### [Records to use]
------------------------------------------------------------
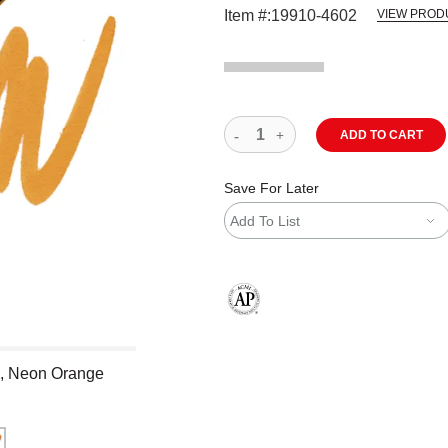
Item #:
19910-4602
VIEW PROD
ADD TO CART
Save For Later
Add To List
The AP Seal identifies art materials
p, Neon Orange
------------------------------------------------------------
### [Instructions for the task]
Word for word, reproduce all of the data, but keep out the pictures.

### [Output below]
Item #:
19910-4602
VIEW PROD
ADD TO CART
Save For Later
Add To List
The AP Seal identifies art materials
p, Neon Orange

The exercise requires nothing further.